§ **Your instructions**:
Comb the records below for the string "қосымшасында" and copy each line where it turns up.

§ **Data under study**:
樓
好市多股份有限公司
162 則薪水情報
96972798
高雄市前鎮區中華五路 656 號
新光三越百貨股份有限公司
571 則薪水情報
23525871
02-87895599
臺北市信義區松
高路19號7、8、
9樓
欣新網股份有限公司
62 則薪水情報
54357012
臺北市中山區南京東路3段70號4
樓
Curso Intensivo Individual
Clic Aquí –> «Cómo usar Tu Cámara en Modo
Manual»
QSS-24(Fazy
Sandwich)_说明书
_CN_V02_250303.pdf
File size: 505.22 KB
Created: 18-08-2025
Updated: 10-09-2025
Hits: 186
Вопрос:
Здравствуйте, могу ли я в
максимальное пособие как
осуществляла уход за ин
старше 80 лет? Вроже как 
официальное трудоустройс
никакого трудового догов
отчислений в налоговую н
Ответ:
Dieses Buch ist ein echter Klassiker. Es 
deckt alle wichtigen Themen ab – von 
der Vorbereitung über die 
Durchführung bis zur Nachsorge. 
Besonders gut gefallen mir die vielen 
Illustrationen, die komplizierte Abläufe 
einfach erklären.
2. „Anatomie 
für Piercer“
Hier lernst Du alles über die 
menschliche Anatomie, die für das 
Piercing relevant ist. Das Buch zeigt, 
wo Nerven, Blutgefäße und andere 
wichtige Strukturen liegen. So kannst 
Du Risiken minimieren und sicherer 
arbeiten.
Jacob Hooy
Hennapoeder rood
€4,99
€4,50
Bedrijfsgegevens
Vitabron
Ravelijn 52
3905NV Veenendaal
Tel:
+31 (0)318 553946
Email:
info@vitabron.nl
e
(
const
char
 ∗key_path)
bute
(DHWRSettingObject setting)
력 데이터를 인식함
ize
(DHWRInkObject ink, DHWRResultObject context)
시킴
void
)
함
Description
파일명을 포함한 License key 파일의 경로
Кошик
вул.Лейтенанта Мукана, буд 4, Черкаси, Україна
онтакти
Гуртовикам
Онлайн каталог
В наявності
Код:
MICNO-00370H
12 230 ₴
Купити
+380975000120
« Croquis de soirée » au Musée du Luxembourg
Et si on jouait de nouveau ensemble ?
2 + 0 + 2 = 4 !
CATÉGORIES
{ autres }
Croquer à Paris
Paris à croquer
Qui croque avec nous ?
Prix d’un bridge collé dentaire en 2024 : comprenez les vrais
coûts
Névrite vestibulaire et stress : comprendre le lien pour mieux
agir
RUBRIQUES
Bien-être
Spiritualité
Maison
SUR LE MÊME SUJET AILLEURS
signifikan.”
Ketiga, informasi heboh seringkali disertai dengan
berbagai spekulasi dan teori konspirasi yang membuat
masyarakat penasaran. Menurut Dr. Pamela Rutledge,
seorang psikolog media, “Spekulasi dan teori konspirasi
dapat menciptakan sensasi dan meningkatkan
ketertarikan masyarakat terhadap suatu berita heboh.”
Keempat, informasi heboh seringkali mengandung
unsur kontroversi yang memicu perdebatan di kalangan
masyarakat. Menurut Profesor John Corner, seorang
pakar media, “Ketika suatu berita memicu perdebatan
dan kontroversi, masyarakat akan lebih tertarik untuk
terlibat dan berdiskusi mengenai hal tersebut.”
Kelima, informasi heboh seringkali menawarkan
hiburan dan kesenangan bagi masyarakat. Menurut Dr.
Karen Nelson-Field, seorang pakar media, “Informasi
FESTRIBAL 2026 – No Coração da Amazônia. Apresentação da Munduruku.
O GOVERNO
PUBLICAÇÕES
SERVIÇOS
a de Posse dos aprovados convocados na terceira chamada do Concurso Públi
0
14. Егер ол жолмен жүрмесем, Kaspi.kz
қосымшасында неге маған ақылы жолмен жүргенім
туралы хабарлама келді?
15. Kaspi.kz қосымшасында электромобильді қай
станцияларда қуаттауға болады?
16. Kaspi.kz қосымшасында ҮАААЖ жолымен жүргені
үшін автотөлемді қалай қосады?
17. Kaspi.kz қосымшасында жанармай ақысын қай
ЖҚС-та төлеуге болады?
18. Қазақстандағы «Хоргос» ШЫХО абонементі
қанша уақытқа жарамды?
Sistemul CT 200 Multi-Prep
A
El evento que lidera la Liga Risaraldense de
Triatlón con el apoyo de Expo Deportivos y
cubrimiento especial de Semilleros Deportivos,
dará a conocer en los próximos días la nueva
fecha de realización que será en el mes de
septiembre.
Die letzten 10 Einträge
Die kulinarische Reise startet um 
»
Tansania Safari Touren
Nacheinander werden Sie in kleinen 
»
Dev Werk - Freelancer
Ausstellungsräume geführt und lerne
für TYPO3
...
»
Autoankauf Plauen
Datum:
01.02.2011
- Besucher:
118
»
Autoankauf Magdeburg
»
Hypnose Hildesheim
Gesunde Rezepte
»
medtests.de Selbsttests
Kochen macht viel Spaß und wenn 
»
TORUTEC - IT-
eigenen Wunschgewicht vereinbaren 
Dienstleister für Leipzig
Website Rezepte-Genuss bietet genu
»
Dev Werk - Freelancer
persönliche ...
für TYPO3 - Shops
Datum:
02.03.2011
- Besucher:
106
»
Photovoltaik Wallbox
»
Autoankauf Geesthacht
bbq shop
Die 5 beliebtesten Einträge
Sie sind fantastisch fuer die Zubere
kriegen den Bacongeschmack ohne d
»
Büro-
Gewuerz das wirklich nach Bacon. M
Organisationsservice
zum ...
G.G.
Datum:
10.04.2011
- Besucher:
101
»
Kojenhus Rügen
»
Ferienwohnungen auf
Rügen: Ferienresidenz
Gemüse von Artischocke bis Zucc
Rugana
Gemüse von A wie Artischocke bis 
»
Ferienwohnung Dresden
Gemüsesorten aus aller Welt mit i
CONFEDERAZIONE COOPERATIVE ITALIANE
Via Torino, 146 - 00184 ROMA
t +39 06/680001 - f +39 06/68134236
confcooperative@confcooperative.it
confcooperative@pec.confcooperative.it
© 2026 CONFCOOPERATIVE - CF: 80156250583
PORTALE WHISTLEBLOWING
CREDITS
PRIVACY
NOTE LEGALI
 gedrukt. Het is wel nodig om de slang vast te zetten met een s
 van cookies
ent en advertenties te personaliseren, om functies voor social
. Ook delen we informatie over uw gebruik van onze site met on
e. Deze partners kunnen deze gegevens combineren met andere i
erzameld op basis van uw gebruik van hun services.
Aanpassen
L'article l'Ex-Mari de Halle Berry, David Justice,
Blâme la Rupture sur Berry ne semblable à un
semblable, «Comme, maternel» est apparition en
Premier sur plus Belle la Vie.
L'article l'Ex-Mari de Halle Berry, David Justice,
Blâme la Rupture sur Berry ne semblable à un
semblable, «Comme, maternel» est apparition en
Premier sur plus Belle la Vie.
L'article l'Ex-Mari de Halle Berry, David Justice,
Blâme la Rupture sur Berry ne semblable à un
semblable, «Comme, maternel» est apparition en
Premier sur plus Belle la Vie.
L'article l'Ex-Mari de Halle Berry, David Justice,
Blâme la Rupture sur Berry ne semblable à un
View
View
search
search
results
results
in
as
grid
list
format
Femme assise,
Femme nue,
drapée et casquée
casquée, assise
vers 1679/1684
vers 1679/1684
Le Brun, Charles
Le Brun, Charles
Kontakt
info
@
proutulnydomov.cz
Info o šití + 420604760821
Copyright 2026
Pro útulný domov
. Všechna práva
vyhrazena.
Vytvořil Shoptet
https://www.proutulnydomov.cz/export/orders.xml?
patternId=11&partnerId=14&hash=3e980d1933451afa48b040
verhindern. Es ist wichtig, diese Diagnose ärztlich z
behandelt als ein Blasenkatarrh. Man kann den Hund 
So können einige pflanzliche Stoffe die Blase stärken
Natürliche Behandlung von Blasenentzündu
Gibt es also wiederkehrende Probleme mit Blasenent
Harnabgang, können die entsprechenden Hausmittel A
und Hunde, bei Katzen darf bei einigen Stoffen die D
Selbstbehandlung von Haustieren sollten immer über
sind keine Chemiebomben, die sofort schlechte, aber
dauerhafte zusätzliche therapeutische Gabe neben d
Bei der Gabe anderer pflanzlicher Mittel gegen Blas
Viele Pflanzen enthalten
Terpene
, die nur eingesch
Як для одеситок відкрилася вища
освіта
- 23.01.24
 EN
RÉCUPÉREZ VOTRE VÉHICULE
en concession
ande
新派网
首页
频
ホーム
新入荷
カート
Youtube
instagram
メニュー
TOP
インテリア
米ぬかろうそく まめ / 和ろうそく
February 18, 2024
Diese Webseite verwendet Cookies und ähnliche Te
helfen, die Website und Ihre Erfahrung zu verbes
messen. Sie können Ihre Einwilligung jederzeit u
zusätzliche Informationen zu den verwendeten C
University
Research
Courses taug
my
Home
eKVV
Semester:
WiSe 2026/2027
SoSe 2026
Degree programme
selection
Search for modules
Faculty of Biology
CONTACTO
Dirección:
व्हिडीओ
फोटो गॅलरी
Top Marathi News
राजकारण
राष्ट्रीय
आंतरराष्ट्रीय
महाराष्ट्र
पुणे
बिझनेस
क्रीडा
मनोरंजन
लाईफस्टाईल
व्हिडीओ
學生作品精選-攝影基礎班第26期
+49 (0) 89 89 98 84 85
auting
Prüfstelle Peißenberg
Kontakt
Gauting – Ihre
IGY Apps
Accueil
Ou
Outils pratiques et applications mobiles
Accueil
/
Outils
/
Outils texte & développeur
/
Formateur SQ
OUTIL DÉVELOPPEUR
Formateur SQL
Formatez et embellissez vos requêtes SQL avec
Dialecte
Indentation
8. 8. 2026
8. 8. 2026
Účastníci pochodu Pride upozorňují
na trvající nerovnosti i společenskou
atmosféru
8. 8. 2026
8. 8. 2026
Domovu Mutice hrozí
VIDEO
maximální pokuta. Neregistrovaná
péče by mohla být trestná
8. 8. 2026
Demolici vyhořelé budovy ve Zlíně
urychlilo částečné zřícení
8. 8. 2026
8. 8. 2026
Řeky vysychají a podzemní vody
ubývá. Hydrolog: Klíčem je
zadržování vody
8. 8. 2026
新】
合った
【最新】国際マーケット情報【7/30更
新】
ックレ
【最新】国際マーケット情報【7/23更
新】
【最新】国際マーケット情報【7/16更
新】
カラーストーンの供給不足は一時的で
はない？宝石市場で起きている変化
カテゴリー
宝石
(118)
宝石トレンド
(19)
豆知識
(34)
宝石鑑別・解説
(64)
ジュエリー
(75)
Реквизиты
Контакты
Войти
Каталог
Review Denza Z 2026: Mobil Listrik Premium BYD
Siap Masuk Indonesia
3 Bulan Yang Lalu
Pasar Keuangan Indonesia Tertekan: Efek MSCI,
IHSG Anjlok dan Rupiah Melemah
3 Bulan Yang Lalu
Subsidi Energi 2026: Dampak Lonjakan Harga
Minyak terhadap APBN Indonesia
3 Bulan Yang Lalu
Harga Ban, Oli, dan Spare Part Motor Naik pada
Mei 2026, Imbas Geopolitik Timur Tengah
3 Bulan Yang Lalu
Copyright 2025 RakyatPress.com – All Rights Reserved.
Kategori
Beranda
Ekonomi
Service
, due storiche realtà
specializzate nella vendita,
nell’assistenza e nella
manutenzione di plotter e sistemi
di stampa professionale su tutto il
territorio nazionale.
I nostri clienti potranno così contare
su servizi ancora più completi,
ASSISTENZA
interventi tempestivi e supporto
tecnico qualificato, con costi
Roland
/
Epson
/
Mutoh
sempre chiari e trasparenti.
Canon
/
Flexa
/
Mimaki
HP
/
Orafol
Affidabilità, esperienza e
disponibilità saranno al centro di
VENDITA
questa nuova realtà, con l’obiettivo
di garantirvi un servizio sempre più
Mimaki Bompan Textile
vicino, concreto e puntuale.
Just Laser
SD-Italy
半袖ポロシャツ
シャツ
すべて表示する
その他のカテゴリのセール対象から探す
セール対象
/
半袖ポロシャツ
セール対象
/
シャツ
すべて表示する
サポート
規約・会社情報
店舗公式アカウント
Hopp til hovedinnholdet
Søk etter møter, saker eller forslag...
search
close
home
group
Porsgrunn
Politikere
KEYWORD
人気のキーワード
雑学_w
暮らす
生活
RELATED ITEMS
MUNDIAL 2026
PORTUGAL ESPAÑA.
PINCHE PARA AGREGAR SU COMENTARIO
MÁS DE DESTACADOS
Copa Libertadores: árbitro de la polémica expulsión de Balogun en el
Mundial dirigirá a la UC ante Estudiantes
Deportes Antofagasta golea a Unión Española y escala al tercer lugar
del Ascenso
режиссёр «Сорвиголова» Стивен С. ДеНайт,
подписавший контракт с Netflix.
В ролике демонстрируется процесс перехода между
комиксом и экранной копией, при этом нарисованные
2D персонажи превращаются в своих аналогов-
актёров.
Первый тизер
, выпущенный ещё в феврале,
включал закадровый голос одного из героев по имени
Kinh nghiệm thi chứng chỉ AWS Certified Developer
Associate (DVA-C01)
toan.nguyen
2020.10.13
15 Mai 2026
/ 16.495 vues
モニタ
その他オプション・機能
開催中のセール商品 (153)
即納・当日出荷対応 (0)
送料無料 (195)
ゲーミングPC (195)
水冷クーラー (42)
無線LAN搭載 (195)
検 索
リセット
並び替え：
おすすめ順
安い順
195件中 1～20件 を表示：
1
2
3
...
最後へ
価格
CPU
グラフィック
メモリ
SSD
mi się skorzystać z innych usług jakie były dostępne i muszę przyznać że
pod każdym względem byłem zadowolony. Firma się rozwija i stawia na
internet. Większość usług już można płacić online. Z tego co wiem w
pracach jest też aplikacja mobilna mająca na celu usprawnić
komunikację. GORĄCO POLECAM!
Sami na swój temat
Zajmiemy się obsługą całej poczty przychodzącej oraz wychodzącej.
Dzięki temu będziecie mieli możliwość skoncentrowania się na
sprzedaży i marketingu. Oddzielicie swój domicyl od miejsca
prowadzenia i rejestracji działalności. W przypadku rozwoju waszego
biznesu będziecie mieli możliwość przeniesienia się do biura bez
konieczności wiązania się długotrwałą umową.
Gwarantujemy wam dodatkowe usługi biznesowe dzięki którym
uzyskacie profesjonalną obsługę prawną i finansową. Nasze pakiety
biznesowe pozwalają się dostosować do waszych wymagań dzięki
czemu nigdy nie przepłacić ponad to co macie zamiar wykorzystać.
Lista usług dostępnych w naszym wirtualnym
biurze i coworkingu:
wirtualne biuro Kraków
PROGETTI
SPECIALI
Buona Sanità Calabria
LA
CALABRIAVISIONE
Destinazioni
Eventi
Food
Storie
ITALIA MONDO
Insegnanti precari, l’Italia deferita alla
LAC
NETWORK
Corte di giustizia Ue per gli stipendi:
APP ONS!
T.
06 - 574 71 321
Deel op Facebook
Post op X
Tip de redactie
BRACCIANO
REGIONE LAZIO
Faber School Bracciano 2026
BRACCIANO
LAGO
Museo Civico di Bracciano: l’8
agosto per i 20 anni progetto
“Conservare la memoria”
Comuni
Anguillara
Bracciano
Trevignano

§ **Completed task**:
қосымшасында неге маған ақылы жолмен жүргенім
15. Kaspi.kz қосымшасында электромобильді қай
16. Kaspi.kz қосымшасында ҮАААЖ жолымен жүргені
17. Kaspi.kz қосымшасында жанармай ақысын қай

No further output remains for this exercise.